Ravenn Vasquez, 21, graduated in 2019 from Uvalde High School, the same school that the shooter had attended. He killed 19 children and two adults on Tuesday in what has become the deadliest U.S. school shooting in a decade..

Vasquez held a sign reading, “Uvalde Strong!”

Ravenn Vasquez, 21, of Uvalde, Texas, is interviewed by media on May 25, 2022 in downtown Uvalde. (Sandra Sanchez/Border Report)

“We want everyone to know we’re here for them and we love them,” she told Border Report.

Vasquez said she had maxed out watching updates on TV of the brutal killings. And she wanted to be “a part of the solution.”

“I just wanted to do something and get away from the screen, and show them we care,” she said.

Nearby, Martina Avila, 21, held a sign that read, “Remember Their Names,” in reference to the 19 children and two adults who died here Tuesday at Robb Elementary School.

Her 5-year-old daughter stood in the heat beside her watching as her mother teared up trying to talk.

Martina Avila, 21, of Uvalde and her 5-year-old daughter urge people to remember the victims of Uvalde as she stood in the town’s center park on Wednesday, May 25, 2022. (Sandra Sanchez/Border Report)

“We want a place where we shouldn’t be scared to send our kids to school, to walk inside a classroom,” Avila said.
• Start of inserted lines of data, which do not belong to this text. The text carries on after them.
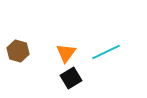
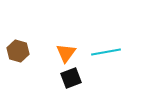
cyan line: rotated 16 degrees clockwise
black square: rotated 10 degrees clockwise
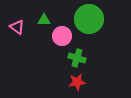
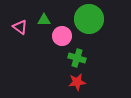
pink triangle: moved 3 px right
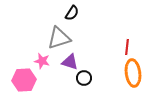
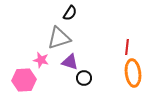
black semicircle: moved 2 px left
pink star: moved 1 px left, 1 px up
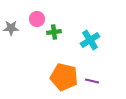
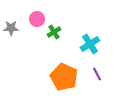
green cross: rotated 24 degrees counterclockwise
cyan cross: moved 4 px down
orange pentagon: rotated 12 degrees clockwise
purple line: moved 5 px right, 7 px up; rotated 48 degrees clockwise
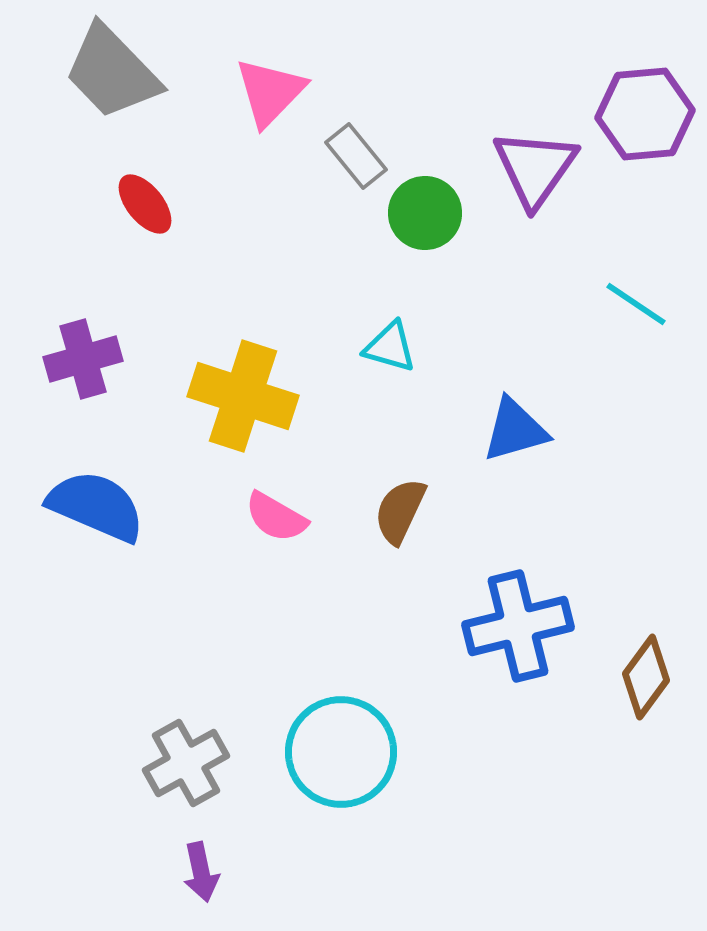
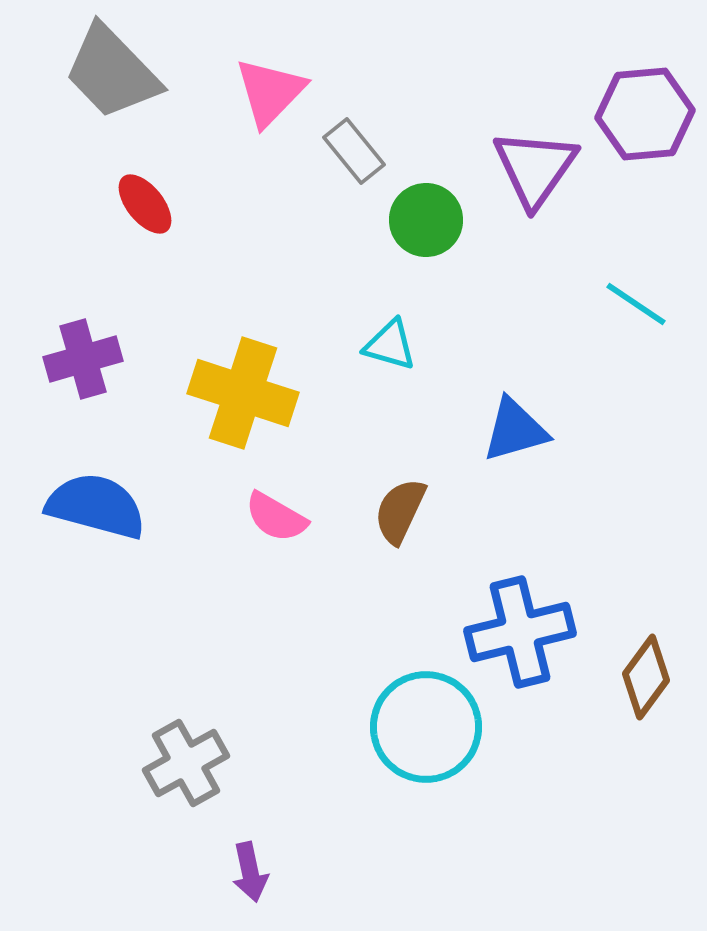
gray rectangle: moved 2 px left, 5 px up
green circle: moved 1 px right, 7 px down
cyan triangle: moved 2 px up
yellow cross: moved 3 px up
blue semicircle: rotated 8 degrees counterclockwise
blue cross: moved 2 px right, 6 px down
cyan circle: moved 85 px right, 25 px up
purple arrow: moved 49 px right
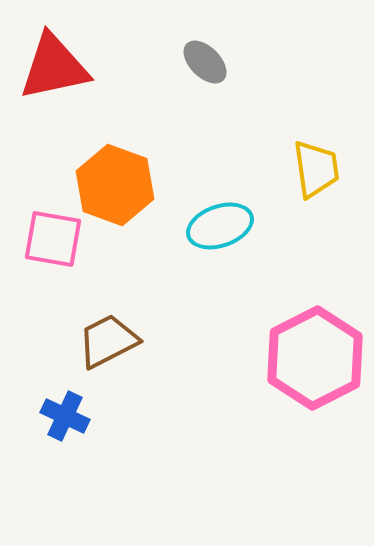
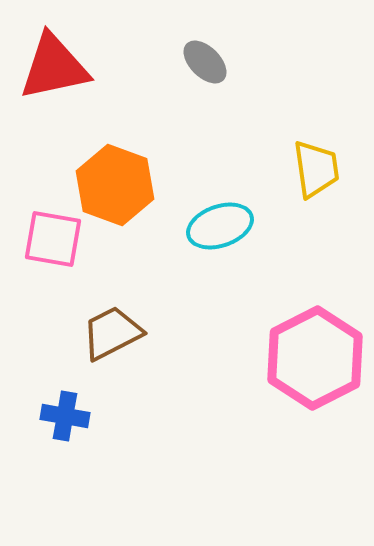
brown trapezoid: moved 4 px right, 8 px up
blue cross: rotated 15 degrees counterclockwise
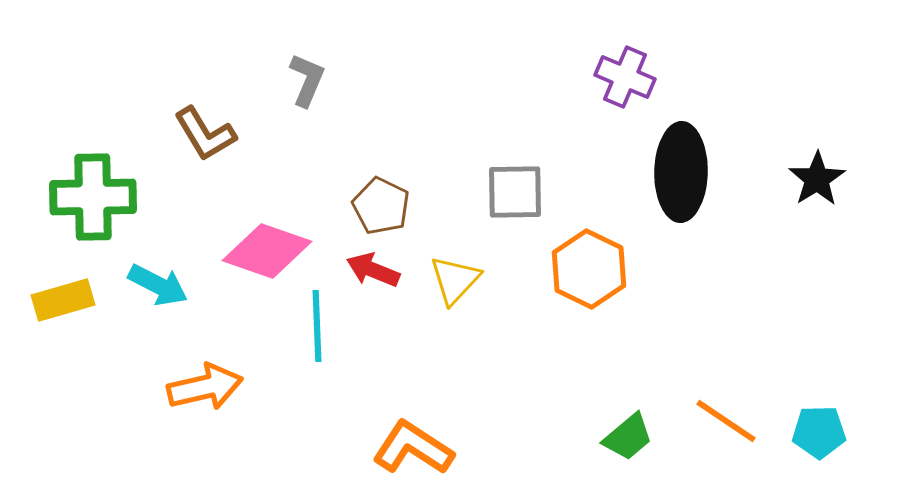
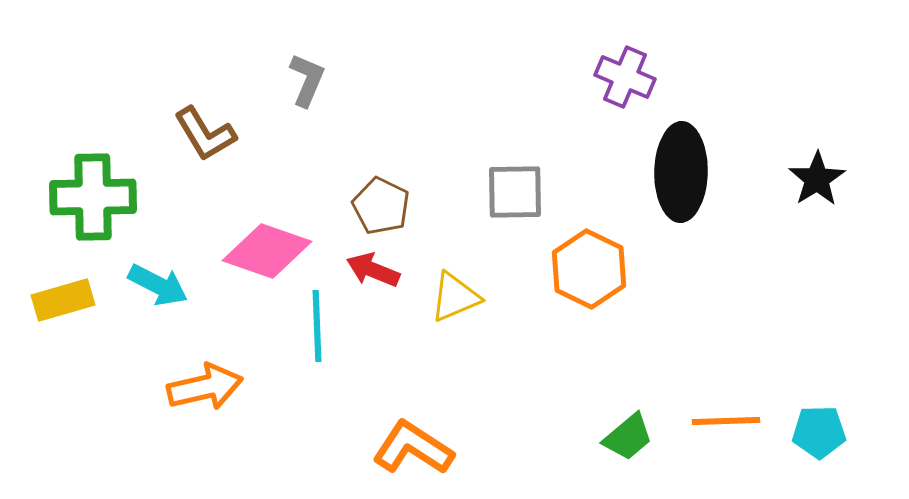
yellow triangle: moved 17 px down; rotated 24 degrees clockwise
orange line: rotated 36 degrees counterclockwise
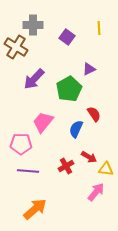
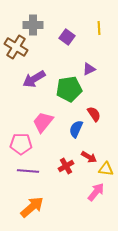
purple arrow: rotated 15 degrees clockwise
green pentagon: rotated 20 degrees clockwise
orange arrow: moved 3 px left, 2 px up
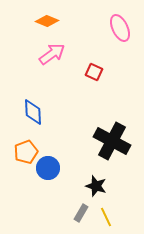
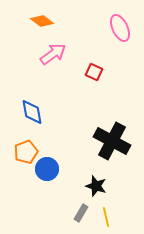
orange diamond: moved 5 px left; rotated 15 degrees clockwise
pink arrow: moved 1 px right
blue diamond: moved 1 px left; rotated 8 degrees counterclockwise
blue circle: moved 1 px left, 1 px down
yellow line: rotated 12 degrees clockwise
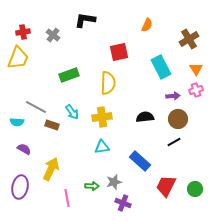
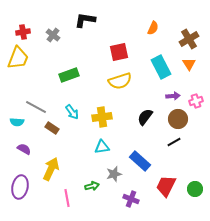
orange semicircle: moved 6 px right, 3 px down
orange triangle: moved 7 px left, 5 px up
yellow semicircle: moved 12 px right, 2 px up; rotated 70 degrees clockwise
pink cross: moved 11 px down
black semicircle: rotated 48 degrees counterclockwise
brown rectangle: moved 3 px down; rotated 16 degrees clockwise
gray star: moved 8 px up
green arrow: rotated 16 degrees counterclockwise
purple cross: moved 8 px right, 4 px up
And she said that begins by not forgetting what has happened here.

“This has happened one too many times. This happens and we’ll be talked about for three or four days and then it’s like everything goes back to normal, nothing changes. Nothing changes. So we need to remember their names and how we are feeling in this moment that way we can do something about it. So this won’t happen again,” she said.